Whereas institutional investors had previously taken a buy and hold approach to secondaries, he said, they are now actively managing their portfolios to review their holdings regularly and make adjustments every few years.

Co-investments also came in for scrutiny during the roundtable session. But with a general partner or GP – the main investor who holds liability for the partnership – in the driver seat, the limited partners (LPs) who are co-investing are effectively “in the side car,” said Cyril Demaria, Head of Private Markets at Wellershoff & Partners. “I think it’s very risky.” He cited the example of institutional investors who had put money into gun manufacturers and then had to backtrack. So they may have saved on fees but then faced other costs. “Save a penny but lose a dollar,” he said.

To be a buyout investor, Demaria said, you need to create value. “Assuming that anyone can generate the expected level of performance in private equity only through the leverage effects does not make sense. This would basically assume that the others, especially future buyers of the assets, are the stupid ones.”

For Fulvio Maccarone, head of private assets with a family office, it’s important to take a close look at a potential investment before taking a decision, “or you’re not in the driving seat.” This, he added, helps to “prevent accidents because, in the end, they’re equity investments.”

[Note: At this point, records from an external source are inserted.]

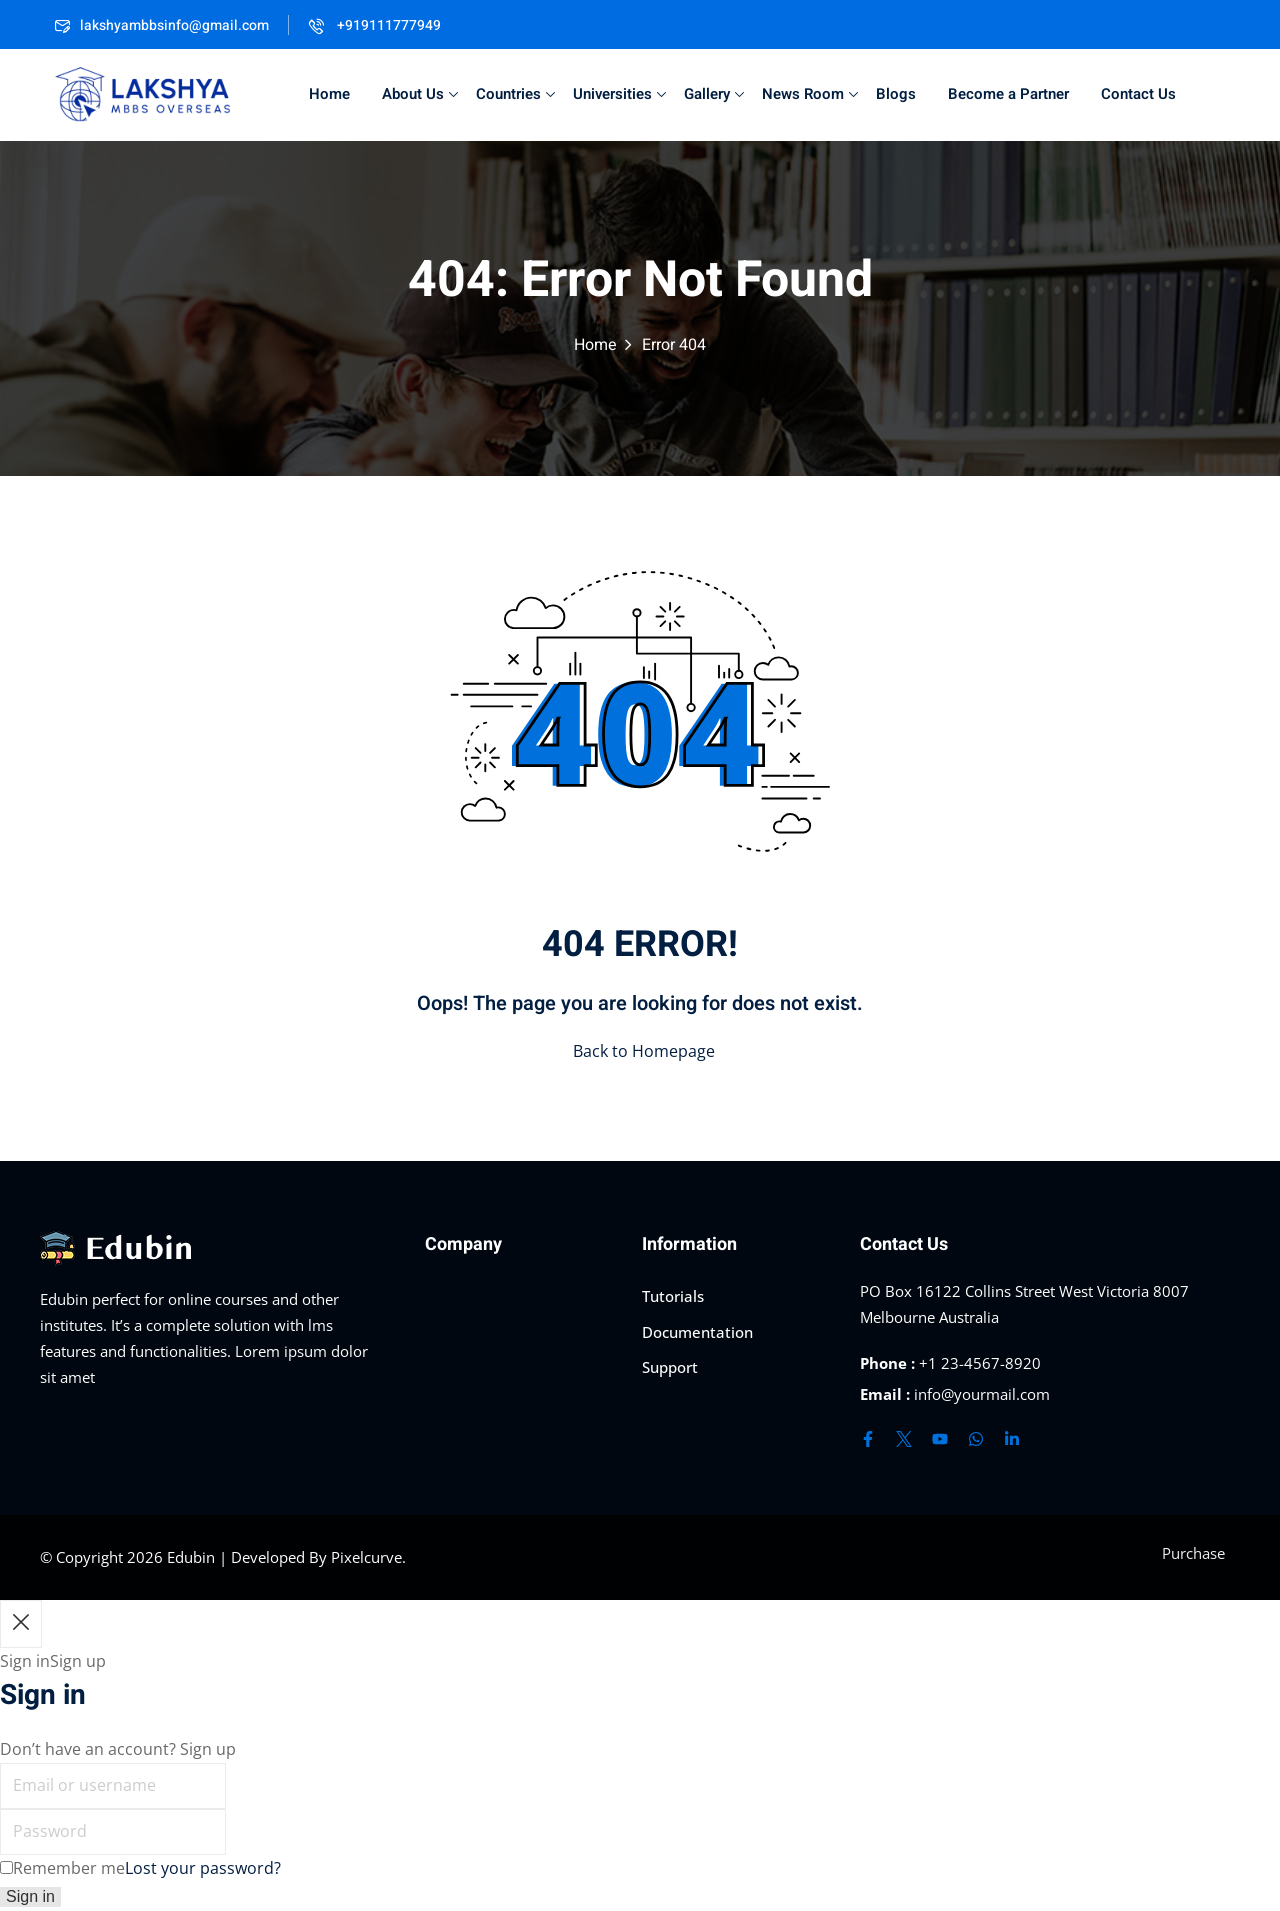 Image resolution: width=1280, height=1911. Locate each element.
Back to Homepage (640, 1051)
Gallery (714, 94)
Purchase (1193, 1553)
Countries (515, 94)
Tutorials (673, 1296)
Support (670, 1367)
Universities (619, 94)
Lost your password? (203, 1868)
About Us (420, 94)
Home (329, 94)
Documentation (697, 1332)
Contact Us (1138, 94)
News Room (810, 94)
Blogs (896, 94)
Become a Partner (1008, 94) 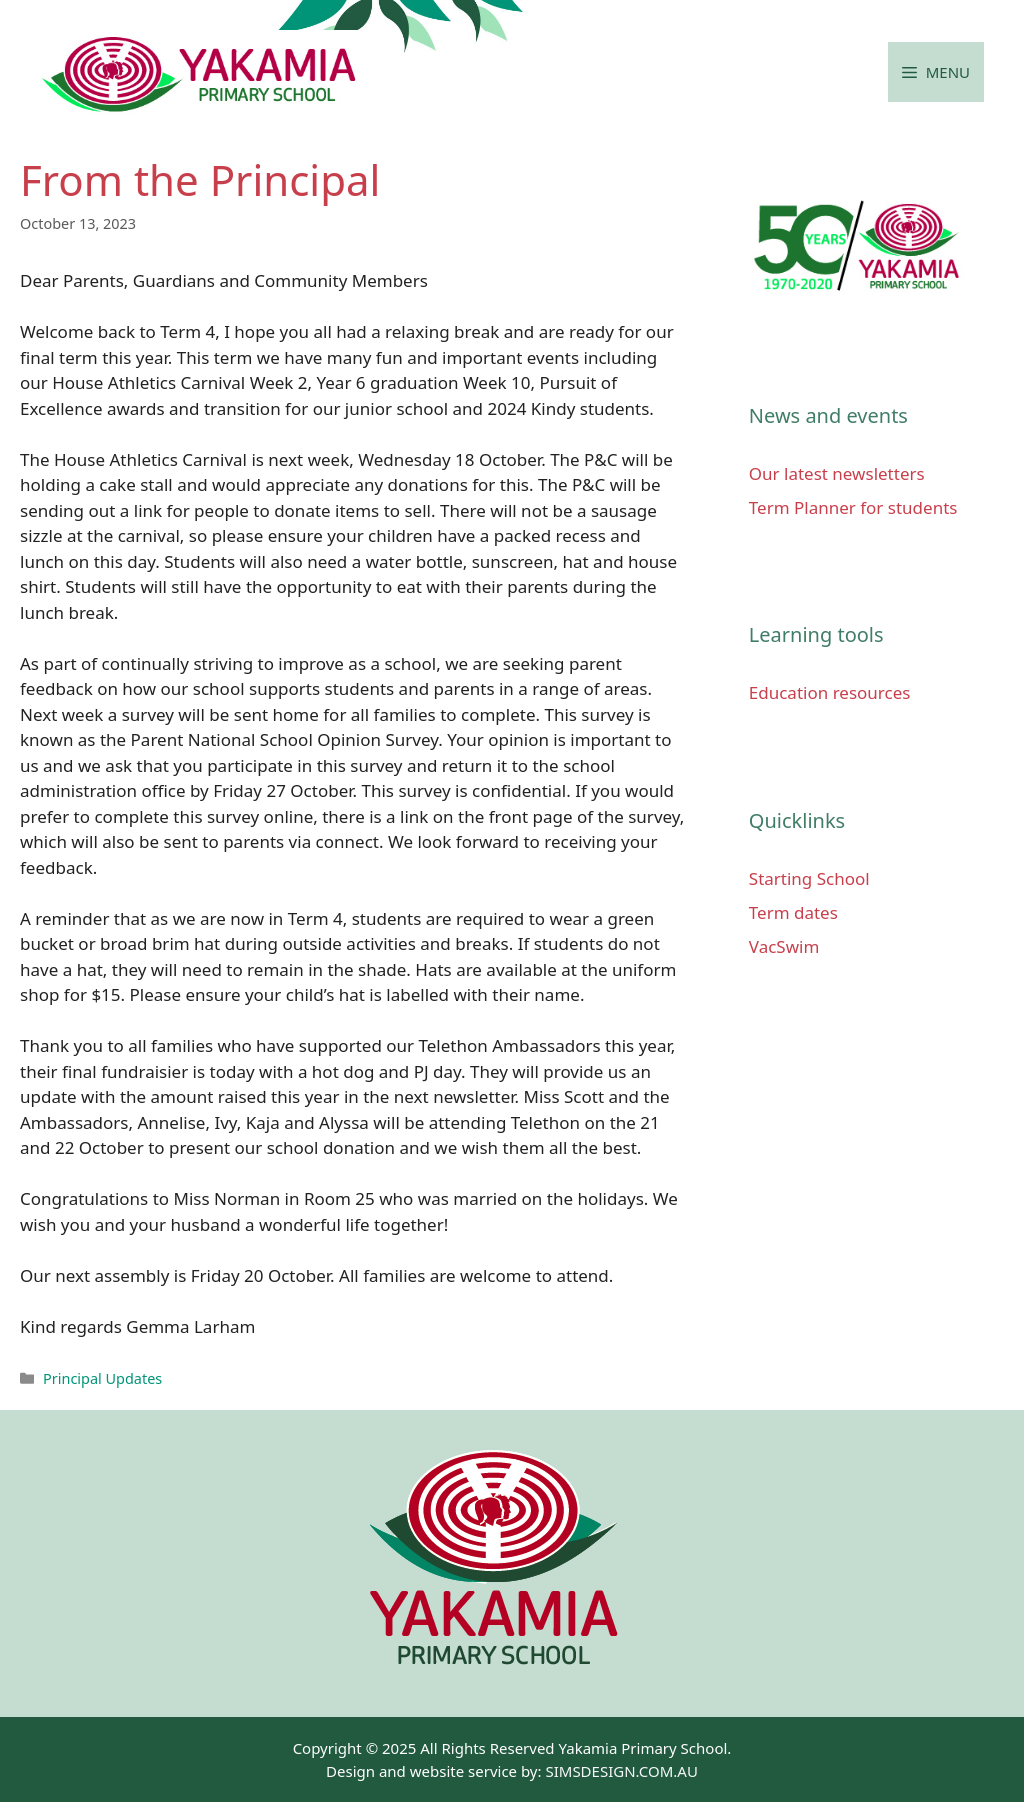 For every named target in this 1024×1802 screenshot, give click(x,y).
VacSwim (784, 946)
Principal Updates (102, 1378)
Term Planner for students (853, 507)
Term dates (793, 912)
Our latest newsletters (837, 473)
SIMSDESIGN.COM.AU (621, 1771)
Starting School (809, 878)
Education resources (830, 692) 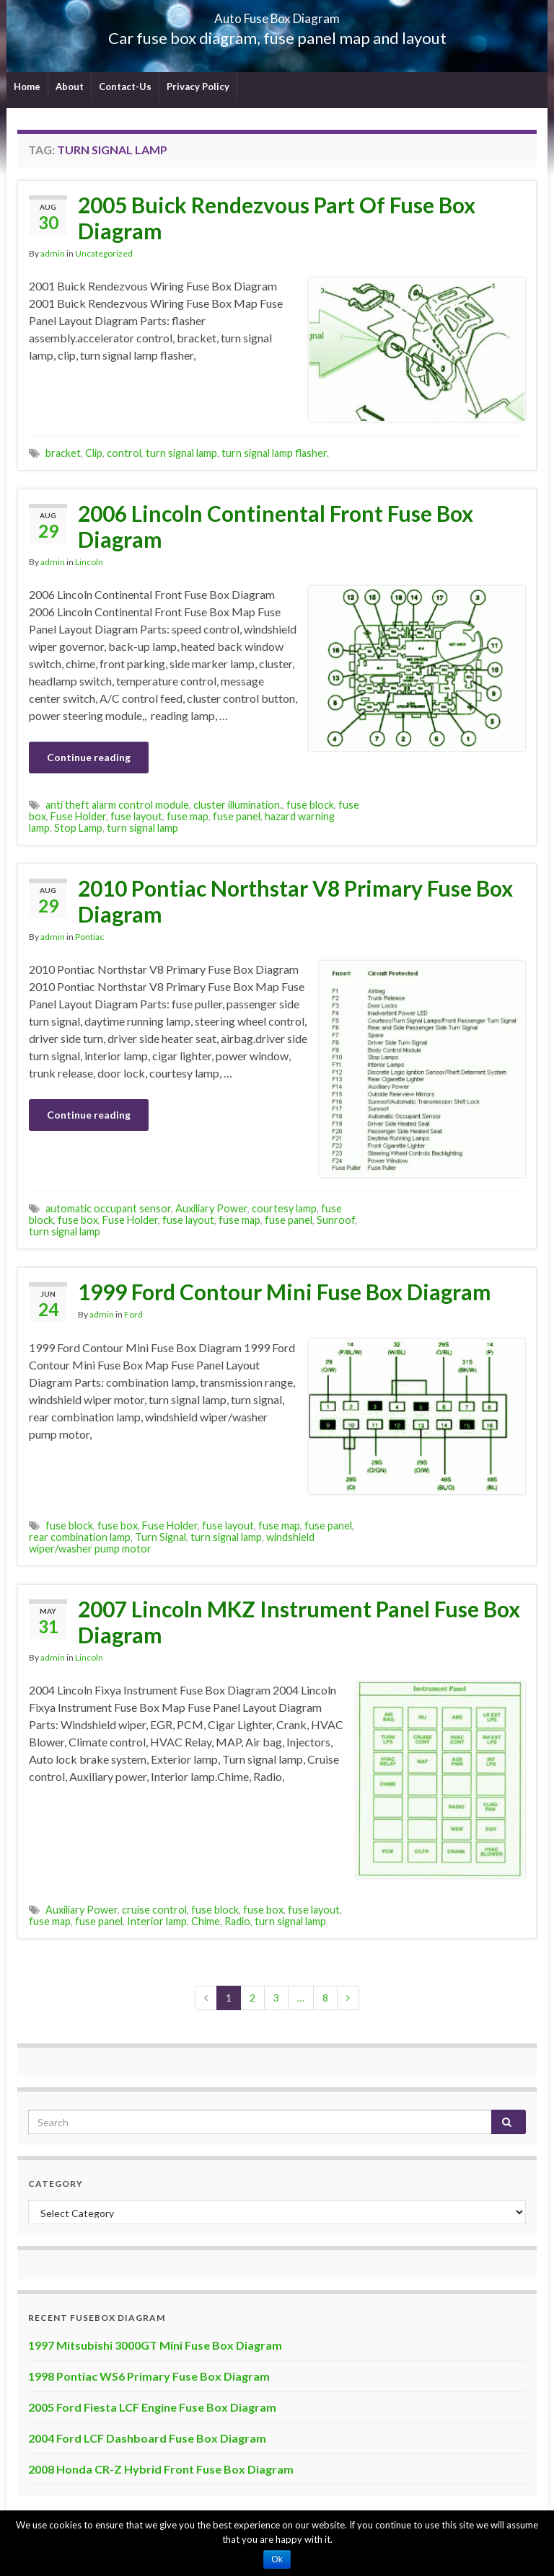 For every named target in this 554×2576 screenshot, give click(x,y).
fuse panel (236, 816)
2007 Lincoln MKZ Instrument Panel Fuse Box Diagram (299, 1622)
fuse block (310, 805)
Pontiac (89, 936)
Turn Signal (160, 1537)
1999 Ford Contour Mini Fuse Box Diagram (284, 1292)
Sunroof (336, 1220)
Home (27, 86)
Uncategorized (104, 253)
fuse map (187, 816)
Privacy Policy (198, 86)
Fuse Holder (78, 816)
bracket (63, 453)
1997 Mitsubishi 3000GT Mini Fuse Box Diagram (155, 2345)
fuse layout (136, 816)
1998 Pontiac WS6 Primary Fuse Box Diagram (149, 2376)
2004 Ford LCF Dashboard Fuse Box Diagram (147, 2438)
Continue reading (89, 757)
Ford (133, 1314)
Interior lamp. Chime (173, 1921)
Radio (237, 1921)
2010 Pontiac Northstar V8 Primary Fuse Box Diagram (295, 901)
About (70, 86)
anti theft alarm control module (117, 805)
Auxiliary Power (211, 1208)
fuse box (78, 1220)
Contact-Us (125, 86)
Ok (276, 2559)
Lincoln (89, 561)
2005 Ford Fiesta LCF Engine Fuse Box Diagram (152, 2407)
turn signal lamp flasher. (275, 453)
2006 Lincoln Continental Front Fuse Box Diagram (275, 526)
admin (52, 253)
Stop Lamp (78, 828)
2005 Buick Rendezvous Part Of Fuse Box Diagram (276, 218)
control (124, 453)
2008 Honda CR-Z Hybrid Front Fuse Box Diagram (161, 2469)
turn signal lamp (181, 453)
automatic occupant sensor (108, 1208)
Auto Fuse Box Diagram (277, 14)
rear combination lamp (80, 1537)
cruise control (154, 1910)
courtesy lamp (284, 1208)
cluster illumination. (237, 805)
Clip (93, 453) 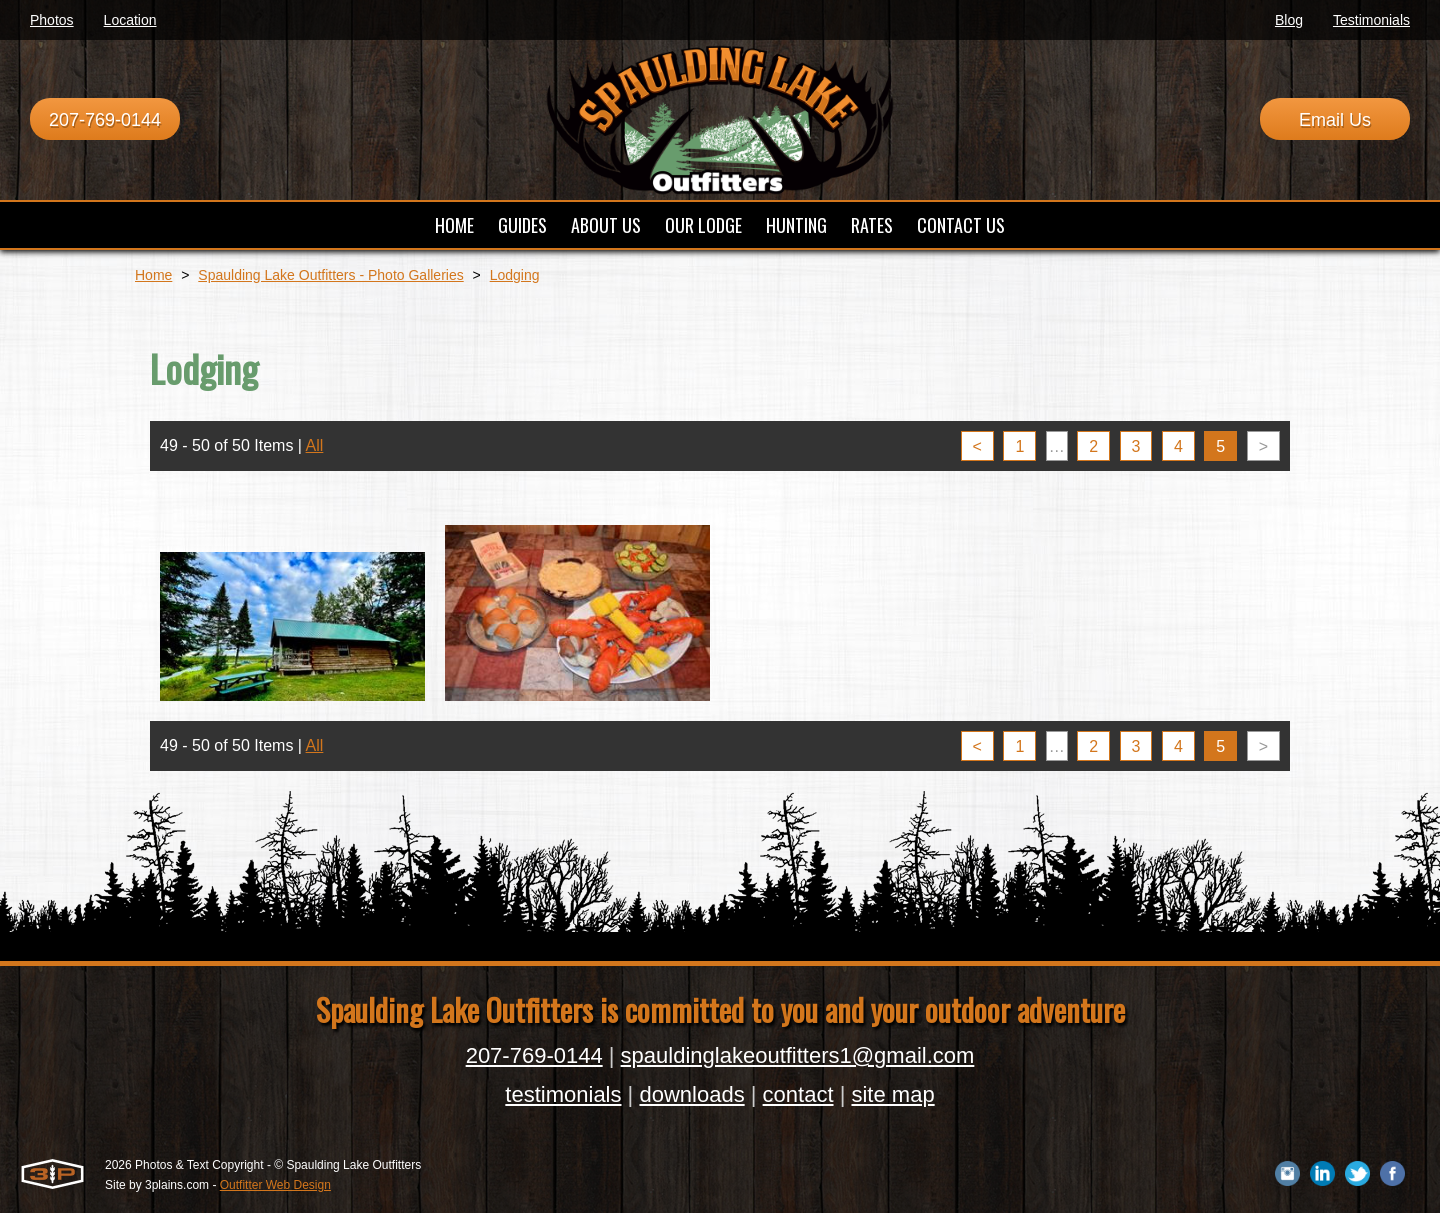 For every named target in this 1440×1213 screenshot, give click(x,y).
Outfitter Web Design (275, 1185)
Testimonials (1371, 20)
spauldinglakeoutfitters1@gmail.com (798, 1055)
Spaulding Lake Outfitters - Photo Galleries (330, 275)
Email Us (1335, 120)
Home (153, 275)
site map (892, 1094)
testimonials (563, 1094)
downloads (691, 1094)
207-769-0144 (105, 120)
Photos (52, 20)
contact (798, 1094)
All (315, 445)
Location (130, 20)
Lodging (515, 275)
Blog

On the topic of fees, he said some portfolio managers had become “a little bit arrogant, even if they are excellent funds. They really asked for too much. Over the past 12 months, it’s been very aggressive.”

While the secondary market has been booming, thanks largely to the ability to borrow money, dark clouds may be gathering. According to Engelien, there has been a “huge explosion of private debt over the last four or five years as the banks have also retreated from the market.”

Emmanuel Jurczenko, the EHL finance professor who co-organized the 1st private markets research conference, writes:

While investing in private markets – private equity, private debt and private real estate assets – is becoming increasingly popular among institutional investors, the lack of any reliable public source of data on private markets poses serious challenges both to academics and practitioners. We hope this event will provide valuable insights into the ‘art and science’ of investing in private markets and will become an important reference event in the field of less liquid alternative investments research, attracting leading academics and industry experts.

Professor Jurczenko is a member of the organizing committee of the 1st Private Markets Research Conference, along with Cyril Demaria of Wellershof & Partners, and Serge Darolles of Université Paris-Dauphine.

The conference, which aims to be an important academic event for researchers in the field of private equity and real estate investment, was staged at Ecole hôteliere de Lausanne on June 30, 2017, and benefited from the financial support of the Research Initiative ARDIAN/ Private Equity and Venture Capital, HES-SO University of Applied Sciences & Arts Western Switzerland and Unigestion.